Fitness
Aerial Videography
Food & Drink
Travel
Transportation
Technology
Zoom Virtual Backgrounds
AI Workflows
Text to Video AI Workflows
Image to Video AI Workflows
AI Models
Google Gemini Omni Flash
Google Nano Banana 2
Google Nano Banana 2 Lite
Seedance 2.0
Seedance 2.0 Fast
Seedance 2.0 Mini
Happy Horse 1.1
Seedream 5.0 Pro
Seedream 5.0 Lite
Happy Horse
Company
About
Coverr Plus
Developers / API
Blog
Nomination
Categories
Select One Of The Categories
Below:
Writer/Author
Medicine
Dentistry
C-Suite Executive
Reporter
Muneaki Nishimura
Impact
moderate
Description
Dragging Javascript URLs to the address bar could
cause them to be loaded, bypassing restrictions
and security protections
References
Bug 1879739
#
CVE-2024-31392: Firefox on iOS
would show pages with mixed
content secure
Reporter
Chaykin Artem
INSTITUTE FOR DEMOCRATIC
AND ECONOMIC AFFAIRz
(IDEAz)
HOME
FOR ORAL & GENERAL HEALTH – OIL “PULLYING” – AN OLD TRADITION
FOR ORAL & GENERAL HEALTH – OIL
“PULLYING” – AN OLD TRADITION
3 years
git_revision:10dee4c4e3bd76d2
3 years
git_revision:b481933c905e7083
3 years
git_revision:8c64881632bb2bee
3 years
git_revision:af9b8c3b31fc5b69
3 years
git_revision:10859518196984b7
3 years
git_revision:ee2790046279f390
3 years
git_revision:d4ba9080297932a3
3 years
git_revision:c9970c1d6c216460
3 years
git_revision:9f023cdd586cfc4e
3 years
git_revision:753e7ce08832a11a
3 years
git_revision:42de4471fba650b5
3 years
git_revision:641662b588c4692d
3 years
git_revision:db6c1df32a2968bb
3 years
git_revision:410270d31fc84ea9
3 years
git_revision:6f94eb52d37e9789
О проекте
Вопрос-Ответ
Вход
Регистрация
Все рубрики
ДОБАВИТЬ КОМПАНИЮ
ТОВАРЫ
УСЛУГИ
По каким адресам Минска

——————————

# [Aim of the task]
Each of the lines above should be printed again precisely as it reads.

# [Response to the exercise]
Fitness
Aerial Videography
Food & Drink
Travel
Transportation
Technology
Zoom Virtual Backgrounds
AI Workflows
Text to Video AI Workflows
Image to Video AI Workflows
AI Models
Google Gemini Omni Flash
Google Nano Banana 2
Google Nano Banana 2 Lite
Seedance 2.0
Seedance 2.0 Fast
Seedance 2.0 Mini
Happy Horse 1.1
Seedream 5.0 Pro
Seedream 5.0 Lite
Happy Horse
Company
About
Coverr Plus
Developers / API
Blog
Nomination
Categories
Select One Of The Categories
Below:
Writer/Author
Medicine
Dentistry
C-Suite Executive
Reporter
Muneaki Nishimura
Impact
moderate
Description
Dragging Javascript URLs to the address bar could
cause them to be loaded, bypassing restrictions
and security protections
References
Bug 1879739
#
CVE-2024-31392: Firefox on iOS
would show pages with mixed
content secure
Reporter
Chaykin Artem
INSTITUTE FOR DEMOCRATIC
AND ECONOMIC AFFAIRz
(IDEAz)
HOME
FOR ORAL & GENERAL HEALTH – OIL “PULLYING” – AN OLD TRADITION
FOR ORAL & GENERAL HEALTH – OIL
“PULLYING” – AN OLD TRADITION
3 years
git_revision:10dee4c4e3bd76d2
3 years
git_revision:b481933c905e7083
3 years
git_revision:8c64881632bb2bee
3 years
git_revision:af9b8c3b31fc5b69
3 years
git_revision:10859518196984b7
3 years
git_revision:ee2790046279f390
3 years
git_revision:d4ba9080297932a3
3 years
git_revision:c9970c1d6c216460
3 years
git_revision:9f023cdd586cfc4e
3 years
git_revision:753e7ce08832a11a
3 years
git_revision:42de4471fba650b5
3 years
git_revision:641662b588c4692d
3 years
git_revision:db6c1df32a2968bb
3 years
git_revision:410270d31fc84ea9
3 years
git_revision:6f94eb52d37e9789
О проекте
Вопрос-Ответ
Вход
Регистрация
Все рубрики
ДОБАВИТЬ КОМПАНИЮ
ТОВАРЫ
УСЛУГИ
По каким адресам Минска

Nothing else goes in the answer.